I am living in UAE , Abu dhabi , we have a lot of immigration agencies , But mainly they have got bad reputation , I don't want to start reading and searching , I prefer the specialist to do it right for me . Does anyone have used an immigration agency to start the process for CANADA ? even if it is located outside UAE ? and preferable in CANADA.


----------



## Lianth (Jul 25, 2013)

Do it yourself, you do all the leg work anyway, the agency just fills out the forms. Everything you need is on the cic website. 

It isn't hard to do, and it will save you a lot of money doing it yourself.


----------



## Huss_am (Nov 27, 2012)

Thank you Lianth for the advise , sure I will save money , But I have many basic and crucial enquiries .
As I am industrial engineer specialized in CAD/CAM & industrial design plus my previous job title was Fabrication unit supervisor engineer but since 2012 I left the industrial field and become teacher ( metal machining) in college . 
Bachelor in industrial engineering 13 years experience .
IELTS L6.5 R6 W6.5 S7 OVERALL 6.5 , AGE 38 

WHAT WOULD BE MY BEST Occupational Classification ? ( by the way still I didn't decide Canada or Australia ) . but it probably will be CANADA


----------



## thinkering (Apr 24, 2013)

Lianth, reliable law firms are not simply form fillers.

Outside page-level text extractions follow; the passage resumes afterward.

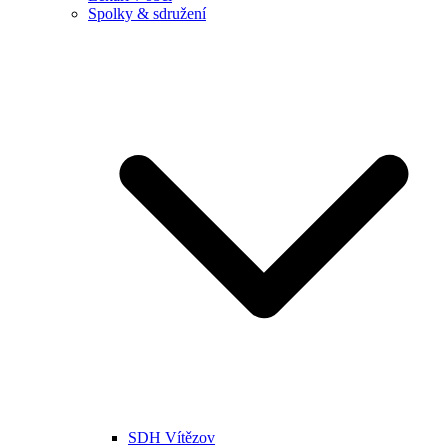
Spolky & sdružení
SDH Vítězov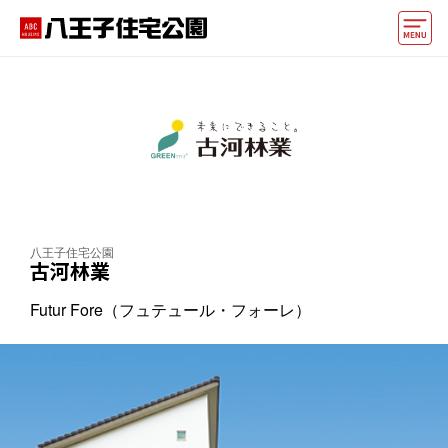
モデルハウス
住宅会社・ハウスメーカー
イベント情報・プレゼント
アクセス
八王子住宅公園
好みからモデルハウスを探す
古河林業
住まいづくりお役立ち情報
Futur Fore（フュテュール・フォーレ）
他の展示場
ABCハウジングトップ
マイページ
アカウント登録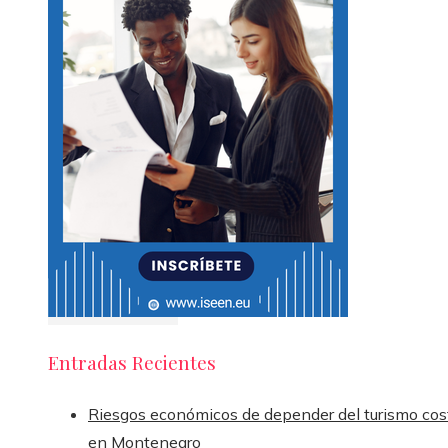
Entradas Recientes
Riesgos económicos de depender del turismo cos
en Montenegro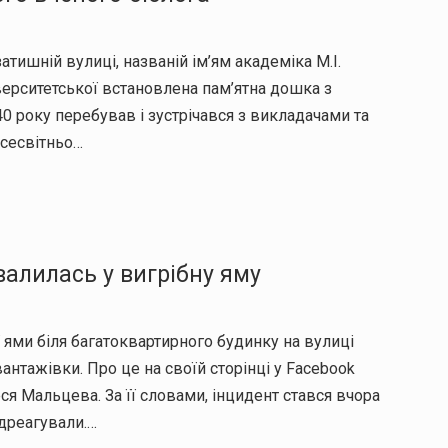
атишній вулиці, названій ім’ям академіка М.І.
верситетської встановлена пам’ятна дошка з
0 року перебував і зустрічався з викладачами та
всесвітньо…
валилась у вигрібну яму
ї ями біля багатоквартирного будинку на вулиці
антажівки. Про це на своїй сторінці у Facebook
я Мальцева. За її словами, інцидент стався вчора
ідреагували.…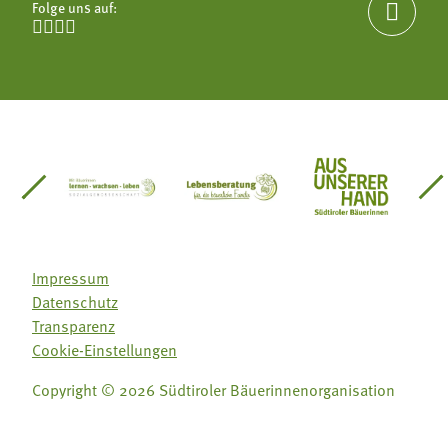
Folge uns auf:





einsätze Südtirol
üdtiroler Gärtnervereinigung
Sozialgenossenschaft Mit Bäuerinnen lernen - w
Lebensberatung für die bäuerlic
Aus unserer 
Impressum
Datenschutz
Transparenz
Cookie-Einstellungen
Copyright © 2026 Südtiroler Bäuerinnenorganisation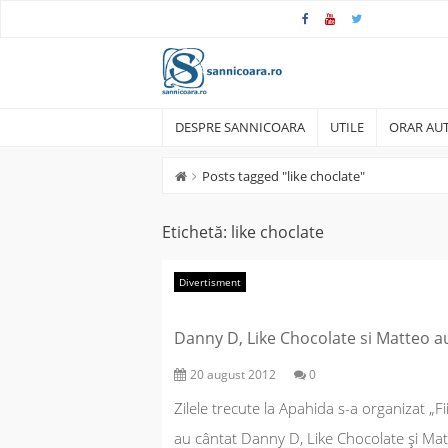
Skip
to
content
DESPRE SANNICOARA
UTILE
ORAR AUT
Posts tagged "like choclate"
Etichetă:
like choclate
Divertisment
Danny D, Like Chocolate si Matteo a
20 august 2012
0
Zilele trecute la Apahida s-a organizat „Fi
au cântat Danny D, Like Chocolate şi Matte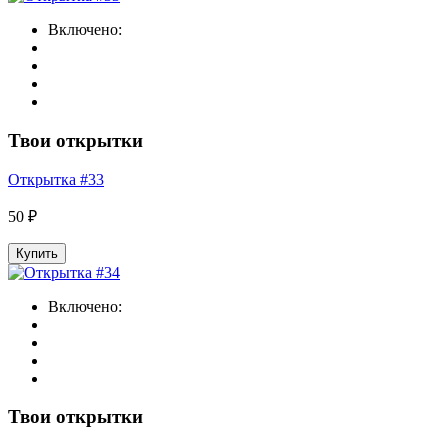
Включено:
Твои открытки
Открытка #33
50 ₽
Купить
Включено:
Твои открытки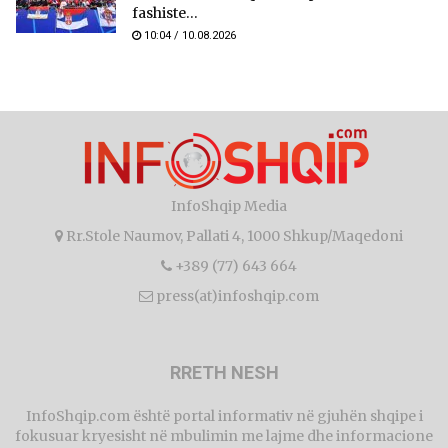
fashiste...
10:04 / 10.08.2026
InfoShqip Media
Rr.Stole Naumov, Pallati 4, 1000 Shkup/Maqedoni
+389 (77) 643 664
press(at)infoshqip.com
RRETH NESH
InfoShqip.com është portal informativ në gjuhën shqipe i
fokusuar kryesisht në mbulimin me lajme dhe informacione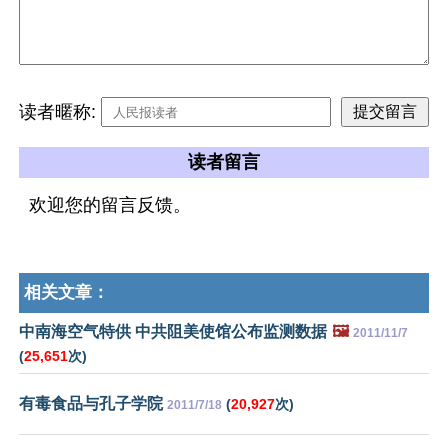
读者暱称:
读者留言
欢迎您的留言反馈。
相关文章：
中南海空气特供 中共阻美使馆公布监测数据
🖼️
2011/11/7
(
25,651
次)
有毒食品与孔子学院
(
20,927
次)
2011/7/18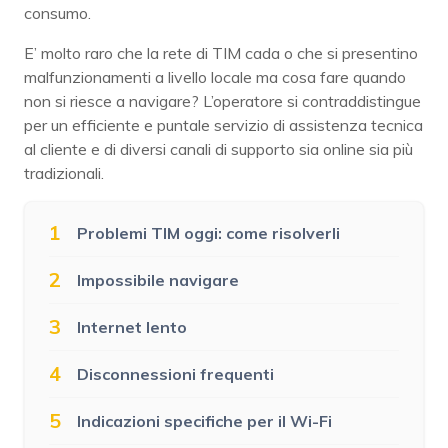
consumo.
E’ molto raro che la rete di TIM cada o che si presentino
malfunzionamenti a livello locale ma cosa fare quando
non si riesce a navigare? L’operatore si contraddistingue
per un efficiente e puntale servizio di assistenza tecnica
al cliente e di diversi canali di supporto sia online sia più
tradizionali.
1
Problemi TIM oggi: come risolverli
2
Impossibile navigare
3
Internet lento
4
Disconnessioni frequenti
5
Indicazioni specifiche per il Wi-Fi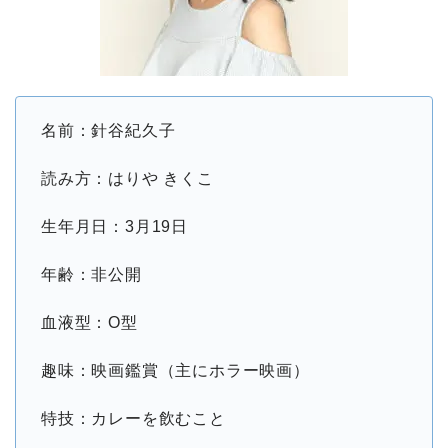
名前：針谷紀久子
読み方：はりや きくこ
生年月日：3月19日
年齢：非公開
血液型：O型
趣味：映画鑑賞（主にホラー映画）
特技：カレーを飲むこと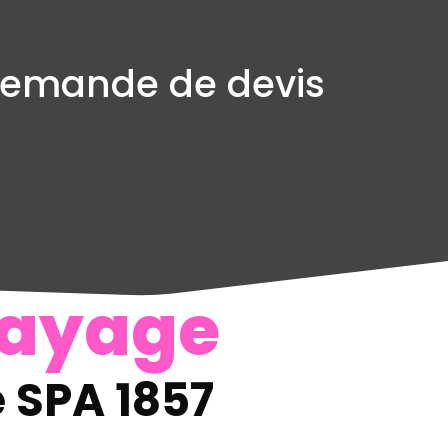
emande de devis
ayage
 SPA 1857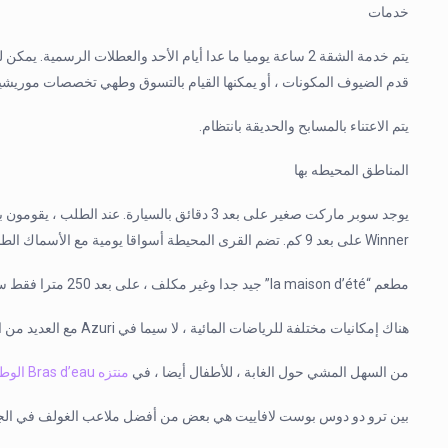
خدمات
يتم خدمة الشقة 2 ساعة يوميا ما عدا أيام الأحد والعطلات الرس
قدم الضيوف المكونات ، أو يمكنها القيام بالتسوق وطهي تخصصات موريشيو
يتم الاعتناء بالمسابح والحديقة بانتظام.
المناطق المحيطه بها
يوجد سوبر ماركت صغير على بعد 3 دقائق بالسيارة. 
Winner على بعد 9 كم. تضم القرى المحيطة أسواقا يومية مع الأسماك الطازجة والخضروات والفواكه.
مطعم “la maison d’été” جيد جدا وغير مكلف ، على بعد 250 مترا فقط سيرا على الأقدام من Eastern Blue.
هناك إمكانيات مختلفة للرياضات المائية ، لا سيما في Azuri مع العديد من الأنشطة الرياضية على بعد 7 كم.
من السهل المشي حول الغابة ، للأطفال أيضا ، في
منتزه Bras d’eau الوطني
بين ترو دو دوس بوست لافاييت هي بعض من أفضل ملاعب الغولف في الجزيرة، مثل الروا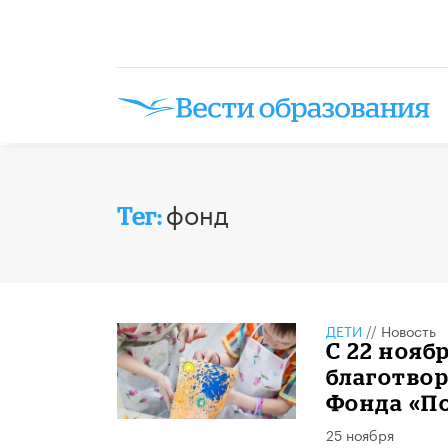
фонд
Тег:
ДЕТИ
//
Новость
С 22 нояб
благотво
Фонда «П
25 ноября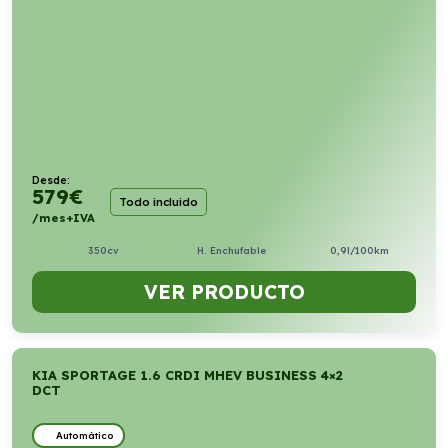
Desde:
579
€
Todo incluido
/mes+IVA
350cv
H. Enchufable
0,9l/100km
VER PRODUCTO
KIA SPORTAGE 1.6 CRDI MHEV BUSINESS 4×2
DCT
Automático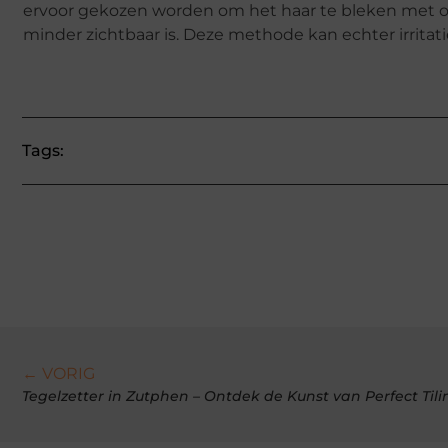
ervoor gekozen worden om het haar te bleken met o
minder zichtbaar is. Deze methode kan echter irritat
Tags:
← VORIG
Tegelzetter in Zutphen – Ontdek de Kunst van Perfect Tili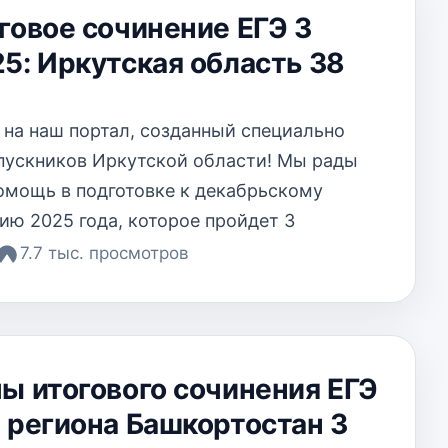
говое сочинение ЕГЭ 3
5: Иркутская область 38
на наш портал, созданный специально
пускников Иркутской области! Мы рады
омощь в подготовке к декабрьскому
ию 2025 года, которое пройдет 3
7.7 тыс. просмотров
ы итогового сочинения ЕГЭ
 региона Башкортостан 3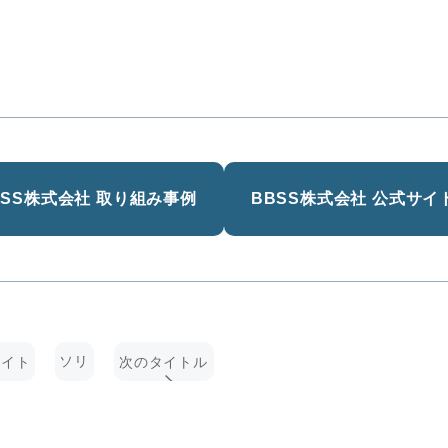
BSS株式会社
取り組み事例
BBSS株式会社
公式サイ
ソリ
タイト
次のタイトル
ュー
ショ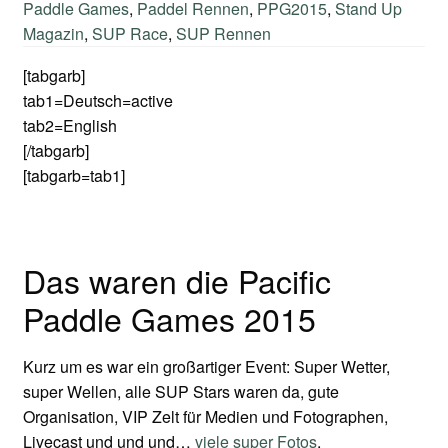
Paddle Games
,
Paddel Rennen
,
PPG2015
,
Stand Up
Magazin
,
SUP Race
,
SUP Rennen
[tabgarb]
tab1=Deutsch=active
tab2=English
[/tabgarb]
[tabgarb=tab1]
Das waren die Pacific
Paddle Games 2015
Kurz um es war ein großartiger Event: Super Wetter,
super Wellen, alle SUP Stars waren da, gute
Organisation, VIP Zelt für Medien und Fotographen,
Livecast und und und…
viele super Fotos
.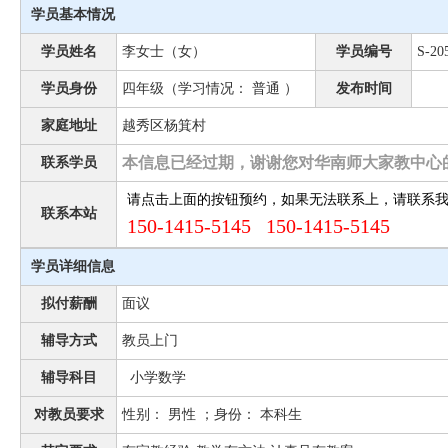
学员基本情况
学员姓名
李女士（女）
学员编号
S-20
学员身份
四年级（学习情况： 普通 ）
发布时间
家庭地址
越秀区杨箕村
本信息已经过期，谢谢您对华南师大家教中心
联系学员
请点击上面的按钮预约，如果无法联系上，请联系
联系本站
150-1415-5145 150-1415-5145
学员详细信息
拟付薪酬
面议
辅导方式
教员上门
辅导科目
小学数学
对教员要求
性别： 男性 ；身份： 本科生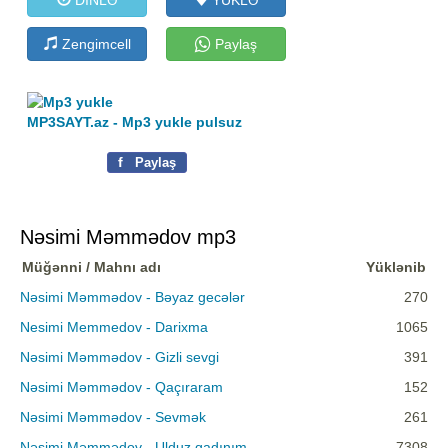
Zengimcell
Paylaş
MP3SAYT.az - Mp3 yukle pulsuz
f
Paylaş
Nəsimi Məmmədov mp3
Müğənni / Mahnı adı
Yüklənib
Nəsimi Məmmədov - Bəyaz gecələr
270
Nesimi Memmedov - Darixma
1065
Nəsimi Məmmədov - Gizli sevgi
391
Nəsimi Məmmədov - Qaçıraram
152
Nəsimi Məmmədov - Sevmək
261
Nəsimi Məmmədov - Ulduz qadınım
7308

If that is all he needs, yes definitely proceed on your own.

The investment is in the planning and assessment component, processing time reduction on complex files by avoiding delays, and often, advice to not proceed due to not meeting minimum requirements. 

Proper legal advice can save a lot of pain. And, not everyone hires professional assistance because they have difficulty with the application. Some people don't want to spend the time it takes to research and properly set up an application, despite having the brains. If someone is making good money, the stress and time may not be worth it to prepare independently.

It's comparable to hiring an accountant for your taxes or not. Except that with an error on your taxes, there is an adjustment. An error on your immigration file, and you can guess the rest...

Immigration rules in Canada are changing so fast lately, reliable advice secured online is difficult to get. There are also pending rule changes about to be implemented, which will catch a lot of people by surprise...


----------